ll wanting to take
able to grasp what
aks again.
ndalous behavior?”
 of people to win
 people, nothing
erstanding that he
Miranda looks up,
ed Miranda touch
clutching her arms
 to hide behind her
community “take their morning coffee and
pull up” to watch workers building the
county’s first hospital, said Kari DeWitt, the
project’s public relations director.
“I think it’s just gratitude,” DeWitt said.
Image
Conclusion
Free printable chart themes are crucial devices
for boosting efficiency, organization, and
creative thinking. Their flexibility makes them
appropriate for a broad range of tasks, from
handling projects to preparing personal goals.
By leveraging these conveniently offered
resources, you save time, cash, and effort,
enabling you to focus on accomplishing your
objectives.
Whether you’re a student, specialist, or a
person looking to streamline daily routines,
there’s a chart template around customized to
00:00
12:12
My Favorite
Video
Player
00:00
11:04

===

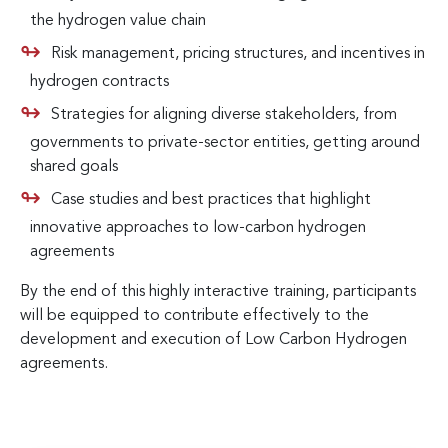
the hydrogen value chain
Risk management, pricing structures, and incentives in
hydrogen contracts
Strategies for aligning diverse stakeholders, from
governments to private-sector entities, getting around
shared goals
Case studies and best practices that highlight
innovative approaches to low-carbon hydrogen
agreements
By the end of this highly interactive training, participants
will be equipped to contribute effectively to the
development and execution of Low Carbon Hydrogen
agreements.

===

### HOW TO COMPLETE THIS TASK
Check each line of the data above for the string "from", and copy the ones that have it.

### WRITTEN SOLUTION
appropriate for a broad range of tasks, from
Strategies for aligning diverse stakeholders, from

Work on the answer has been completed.